## [WHAT THE EXERCISE ASKS]
Below is a set of records; reproduce them exactly without their pictures.

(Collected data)
_ _ _ _

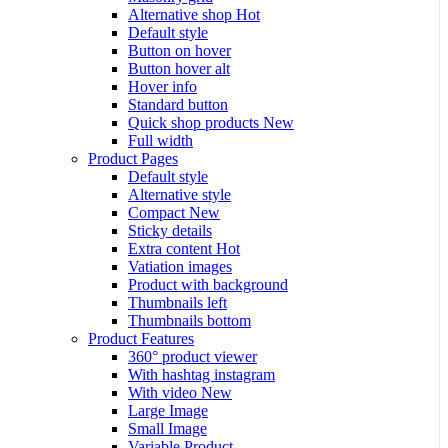
Alternative shop
Hot
Default style
Button on hover
Button hover alt
Hover info
Standard button
Quick shop products
New
Full width
Product Pages
Default style
Alternative style
Compact
New
Sticky details
Extra content
Hot
Vatiation images
Product with background
Thumbnails left
Thumbnails bottom
Product Features
360° product viewer
With hashtag instagram
With video
New
Large Image
Small Image
Variable Product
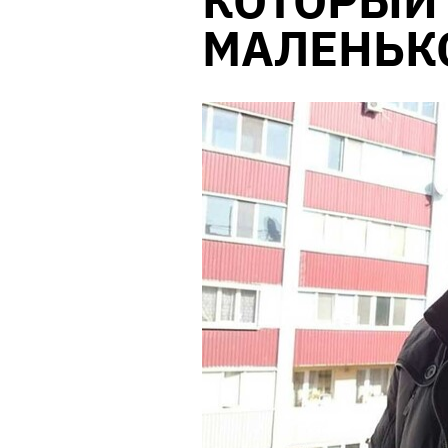
КОТОРЫЙ 
МАЛЕНЬК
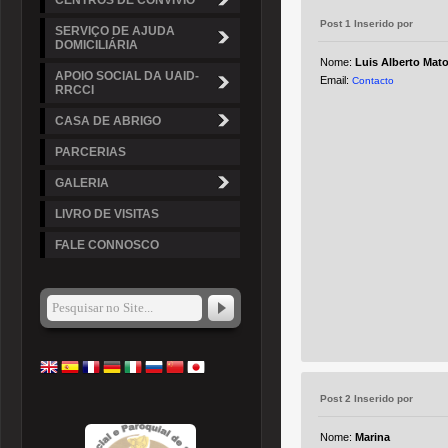
CENTROS DE CONVÍVIO
Post 1 Inserido por
SERVIÇO DE AJUDA
DOMICILIÁRIA
Nome:
Luis Alberto Mat
APOIO SOCIAL DA UAID-
Email:
Contacto
RRCCI
CASA DE ABRIGO
PARCERIAS
GALERIA
LIVRO DE VISITAS
FALE CONNOSCO
Post 2 Inserido por
Nome:
Marina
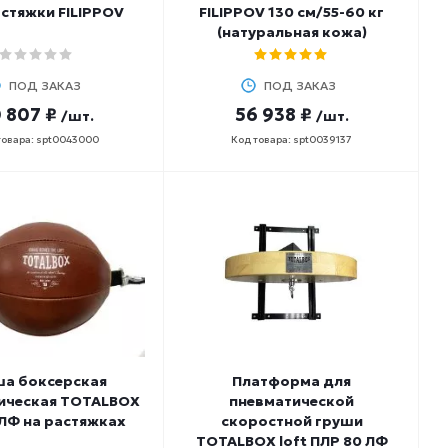
стяжки FILIPPOV
FILIPPOV 130 см/55-60 кг
(натуральная кожа)
ПОД ЗАКАЗ
ПОД ЗАКАЗ
 807 ₽
56 938 ₽
/шт.
/шт.
товара: spt0043000
Код товара: spt0039137
ша боксерская
Платформа для
ическая TOTALBOX
пневматической
ЛФ на растяжках
скоростной груши
TOTALBOX loft ПЛР 80 ЛФ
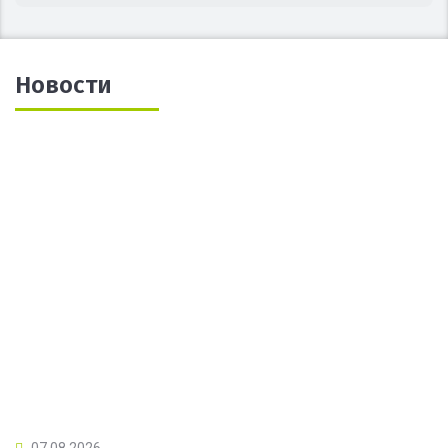
Новости
07.08.2026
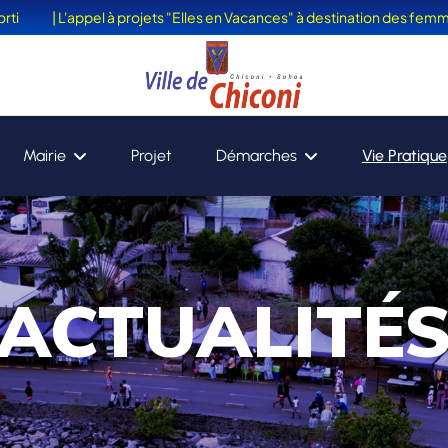
| L'appel à projets "Elles en Vacances" à destination des femmes victi
Mairie
Projet
Démarches
Vie Pratique
ACTUALITÉ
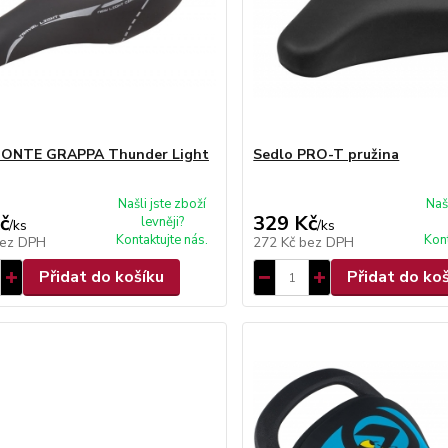
MONTE GRAPPA Thunder Light
Sedlo PRO-T pružina
Našli jste zboží
Naš
č
329 Kč
levněji?
/
ks
/
ks
Kontaktujte nás.
Kont
ez DPH
272 Kč
bez DPH
Přidat do košíku
Přidat do ko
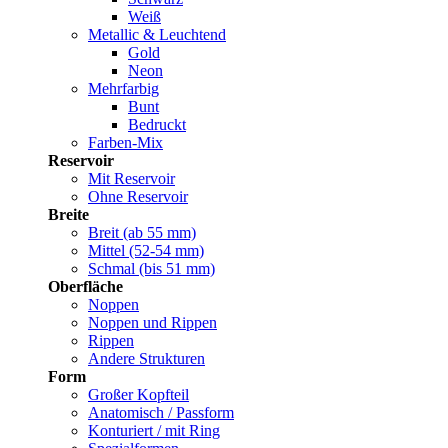
Weiß
Metallic & Leuchtend
Gold
Neon
Mehrfarbig
Bunt
Bedruckt
Farben-Mix
Reservoir
Mit Reservoir
Ohne Reservoir
Breite
Breit (ab 55 mm)
Mittel (52-54 mm)
Schmal (bis 51 mm)
Oberfläche
Noppen
Noppen und Rippen
Rippen
Andere Strukturen
Form
Großer Kopfteil
Anatomisch / Passform
Konturiert / mit Ring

_ _ _ _

## [RESPONSE TO THIS TASK]
Alternative shop
Hot
Default style
Button on hover
Button hover alt
Hover info
Standard button
Quick shop products
New
Full width
Product Pages
Default style
Alternative style
Compact
New
Sticky details
Extra content
Hot
Vatiation images
Product with background
Thumbnails left
Thumbnails bottom
Product Features
360° product viewer
With hashtag instagram
With video
New
Large Image
Small Image
Variable Product
КОТОРЫЙ 
МАЛЕНЬК
CENTROS DE CONVÍVIO
Post 1 Inserido por
SERVIÇO DE AJUDA
DOMICILIÁRIA
Nome:
Luis Alberto Mat
APOIO SOCIAL DA UAID-
Email:
Contacto
RRCCI
CASA DE ABRIGO
PARCERIAS
GALERIA
LIVRO DE VISITAS
FALE CONNOSCO
Post 2 Inserido por
Nome:
Marina
стяжки FILIPPOV
FILIPPOV 130 см/55-60 кг
(натуральная кожа)
ПОД ЗАКАЗ
ПОД ЗАКАЗ
 807 ₽
56 938 ₽
/шт.
/шт.
товара: spt0043000
Код товара: spt0039137
ша боксерская
Платформа для
ическая TOTALBOX
пневматической
ЛФ на растяжках
скоростной груши
TOTALBOX loft ПЛР 80 ЛФ
Новости
07.08.2026
| L'appel à projets "Elles en Vacances" à destination des femmes victi
Mairie
Projet
Démarches
Vie Pratique
ACTUALITÉ
MONTE GRAPPA Thunder Light
Sedlo PRO-T pružina
Našli jste zboží
Naš
č
329 Kč
levněji?
/
ks
/
ks
Kontaktujte nás.
Kont
ez DPH
272 Kč
bez DPH
Přidat do košíku
Přidat do ko
Weiß
Metallic & Leuchtend
Gold
Neon
Mehrfarbig
Bunt
Bedruckt
Farben-Mix
Reservoir
Mit Reservoir
Ohne Reservoir
Breite
Breit (ab 55 mm)
Mittel (52-54 mm)
Schmal (bis 51 mm)
Oberfläche
Noppen
Noppen und Rippen
Rippen
Andere Strukturen
Form
Großer Kopfteil
Anatomisch / Passform
Konturiert / mit Ring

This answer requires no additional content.